Nonetheless many productions buy the joke.  A recent Boston Lyric Opera production, for example, was most interested in which of the possible lovers the girlfriends would choose! By contrast the most coherent production I’ve even seen was done by the New England Conservatory a few years ago.  The action took place on a resort set named for the cynic: “Hotel Don Alfonso”.  The women did what no one in the eighteenth century could even imagine—get up and leave Hotel Don Alfonzo.

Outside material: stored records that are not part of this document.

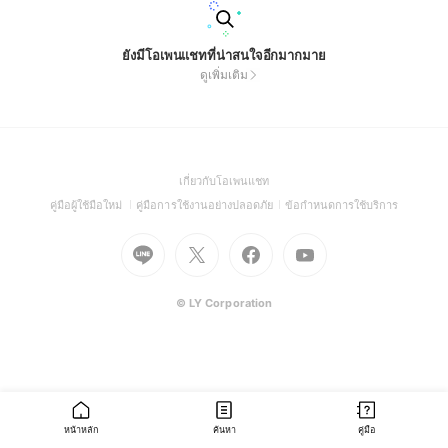
ยังมีโอเพนแชทที่น่าสนใจอีกมากมาย
ดูเพิ่มเติม
(Open
เกี่ยวกับโอเพนแชท
in
(Open
(Open
(Open
คู่มือผู้ใช้มือใหม่
คู่มือการใช้งานอย่างปลอดภัย
ข้อกำหนดการใช้บริการ
a
in
in
in
Go
Go
Go
new
Go
a
a
a
to
to
to
window)
to
new
new
new
Line
X
Facebook
Youtube
window)
window)
window)
(Open
(Open
(Open
(Open
© LY Corporation
in
in
in
in
a
a
a
a
new
new
new
new
window)
window)
window)
window)
หน้าหลัก
ค้นหา
คู่มือ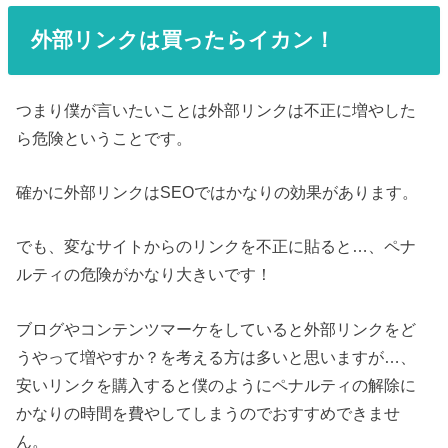
外部リンクは買ったらイカン！
つまり僕が言いたいことは外部リンクは不正に増やした
ら危険ということです。
確かに外部リンクはSEOではかなりの効果があります。
でも、変なサイトからのリンクを不正に貼ると…、ペナ
ルティの危険がかなり大きいです！
ブログやコンテンツマーケをしていると外部リンクをど
うやって増やすか？を考える方は多いと思いますが…、
安いリンクを購入すると僕のようにペナルティの解除に
かなりの時間を費やしてしまうのでおすすめできませ
ん。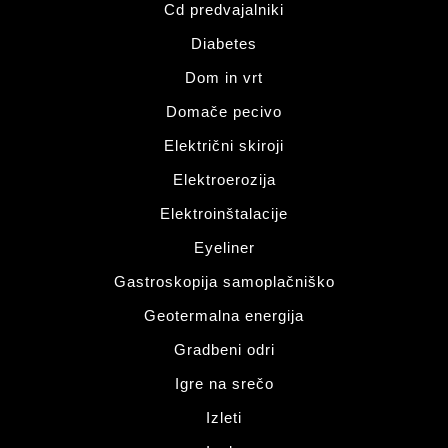
Cd predvajalniki
Diabetes
Dom in vrt
Domače pecivo
Električni skiroji
Elektroerozija
Elektroinštalacije
Eyeliner
Gastroskopija samoplačniško
Geotermalna energija
Gradbeni odri
Igre na srečo
Izleti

Finally there is Mozart’s last opera “The Magic Flute”.  The plot here is complicated and functions as a kind of initiation story for a society modeled on the 18th century Masonic movement.   Mozart was a Mason and believed in its goal of a rationally-ordered enlightenment society.  However, there were no women Masons, so the Masonic movement itself doesn’t fit with what we’ve been talking about.

The opera both is and isn’t Masonic.  There are plenty of statements of Enlightenment goals.  And the libretto has quite a lot of organizational mumbo-jumbo, including comments from speakers about “being a man” and not listening to “jabbering women.”  But when you follow the music, the mumbo-jumbo gets parodied, and by far the strongest character is a woman (Pamina).  The initial male lead becomes a minor character in the second act and has to be guided through his trials by her. We’re even told at the end that she should be among the ruling elite. It’s hard to find much else in the 18th century to match that.  Mozart was serious about the goals of the Masons, but he didn’t to stick to the party line.

It seems that the Masons weren’t happy about that.  There is a trio late in the second act (where Sarastro drags Tamino away from Pamina and off to war) which makes no sense in its current context.  The only place where it would make sense is near the beginning of the act, where it sets up the rest of the second act as Pamina’s story.  Many current productions actually do the opera that way. (You can see a version like that here.)  It’s clear something happened, and it’s hard to avoid the conclusion that Mozart’s plan for the female lead went beyond what the Masons could take, so they toned it down at the last minute.

What does all of this come down to?  Mozart was certainly not producing feminist propaganda, but he was very systematic about respecting the feminine roles in his operas.  And it is fundamentally wrong not to recognize that consistent thread.  Mozart went to great pains to make you respect his women and understand their problems.

We can only speculate why.  Mozart had lived his life from childhood on the wrong side of the ruling nobility’s class divide, which may or may not have to do with sensitivity to the position of women.  Further the opera world was different—women were of prime importance, and he was satisfying the sopranos who were his stars.  Finally we know that Mozart was influenced by the rediscovery of Shakespeare (in translation) during his time in Vienna, and that was certainly art that respected its characters. 

Perhaps none of that is relevant.  But the thread of concern for women’s issues is undeniable and should be recognized in any performance that wants to do justice to these operas.